=== Listed records ===
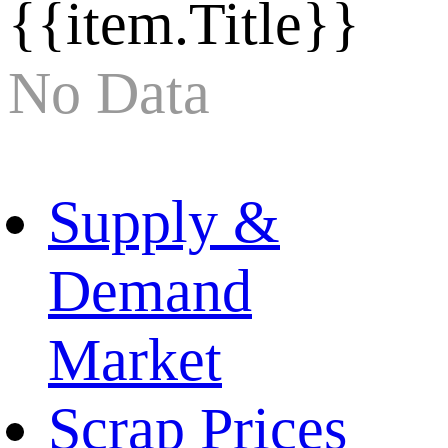
{{item.Title}}
No Data
Supply &
Demand
Market
Scrap Prices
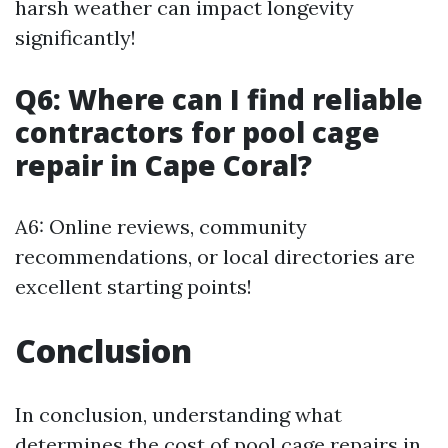
harsh weather can impact longevity
significantly!
Q6: Where can I find reliable
contractors for pool cage
repair in Cape Coral?
A6: Online reviews, community
recommendations, or local directories are
excellent starting points!
Conclusion
In conclusion, understanding what
determines the cost of pool cage repairs in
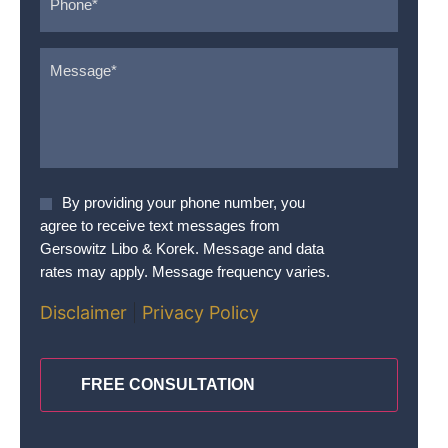
Message
*
Agree
By providing your phone number, you
To
agree to receive text messages from
Terms
*
Gersowitz Libo & Korek. Message and data
rates may apply. Message frequency varies.
Disclaimer
|
Privacy Policy
CAPTCHA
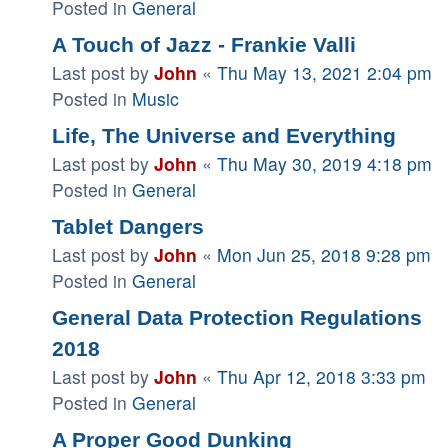
Posted in
General
A Touch of Jazz - Frankie Valli
Last post by
John
«
Thu May 13, 2021 2:04 pm
Posted in
Music
Life, The Universe and Everything
Last post by
John
«
Thu May 30, 2019 4:18 pm
Posted in
General
Tablet Dangers
Last post by
John
«
Mon Jun 25, 2018 9:28 pm
Posted in
General
General Data Protection Regulations
2018
Last post by
John
«
Thu Apr 12, 2018 3:33 pm
Posted in
General
A Proper Good Dunking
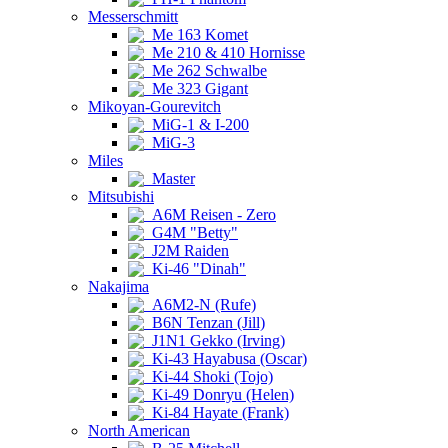
Messerschmitt
Me 163 Komet
Me 210 & 410 Hornisse
Me 262 Schwalbe
Me 323 Gigant
Mikoyan-Gourevitch
MiG-1 & I-200
MiG-3
Miles
Master
Mitsubishi
A6M Reisen - Zero
G4M "Betty"
J2M Raiden
Ki-46 "Dinah"
Nakajima
A6M2-N (Rufe)
B6N Tenzan (Jill)
J1N1 Gekko (Irving)
Ki-43 Hayabusa (Oscar)
Ki-44 Shoki (Tojo)
Ki-49 Donryu (Helen)
Ki-84 Hayate (Frank)
North American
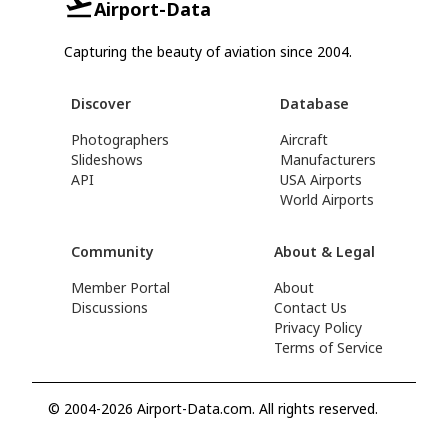
Airport-Data
Capturing the beauty of aviation since 2004.
Discover
Database
Photographers
Aircraft
Slideshows
Manufacturers
API
USA Airports
World Airports
Community
About & Legal
Member Portal
About
Discussions
Contact Us
Privacy Policy
Terms of Service
© 2004-2026 Airport-Data.com. All rights reserved.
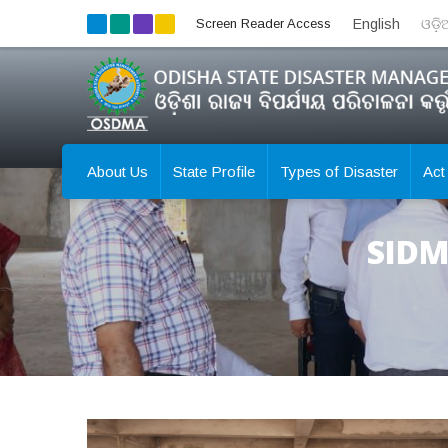
Screen Reader Access
English
ଓଡ଼
About Us
State Profile
Types of Disaster
Act
SIDM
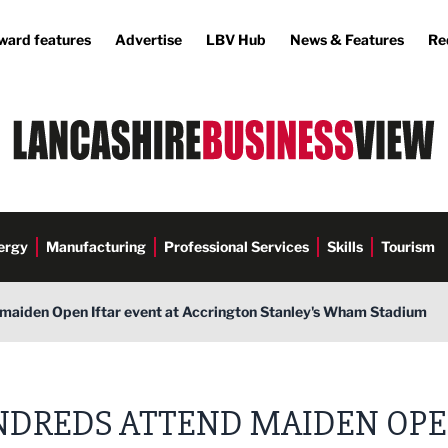
ward features
Advertise
LBV Hub
News & Features
Re
ergy
Manufacturing
Professional Services
Skills
Tourism
maiden Open Iftar event at Accrington Stanley's Wham Stadium
DREDS ATTEND MAIDEN OP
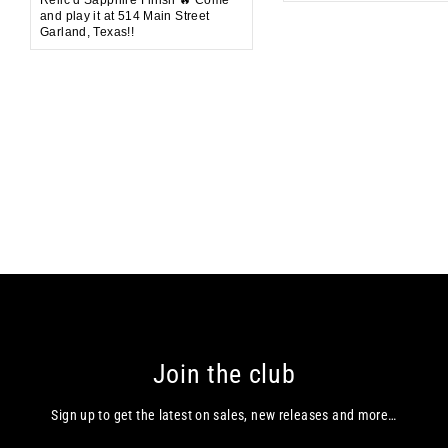
and play it at 514 Main Street
Garland, Texas!!
Join the club
Sign up to get the latest on sales, new releases and more…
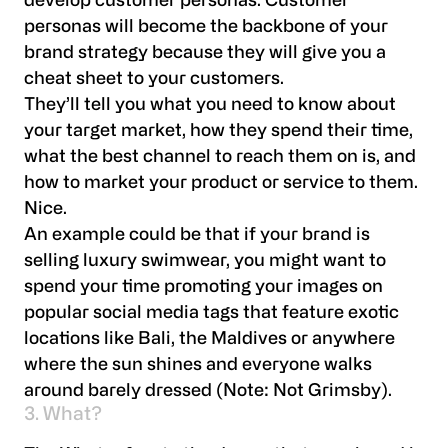
develop customer personas. Customer
personas will become the backbone of your
brand strategy because they will give you a
cheat sheet to your customers.
They’ll tell you what you need to know about
your target market, how they spend their time,
what the best channel to reach them on is, and
how to market your product or service to them.
Nice.
An example could be that if your brand is
selling luxury swimwear, you might want to
spend your time promoting your images on
popular social media tags that feature exotic
locations like Bali, the Maldives or anywhere
where the sun shines and everyone walks
around barely dressed (Note: Not Grimsby).
3. What?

=== Problem to work on ===
From the data, collect all lines where the string "cage" appears.

=== Answer space ===
contractors for pool cage
determines the cost of pool cage repairs in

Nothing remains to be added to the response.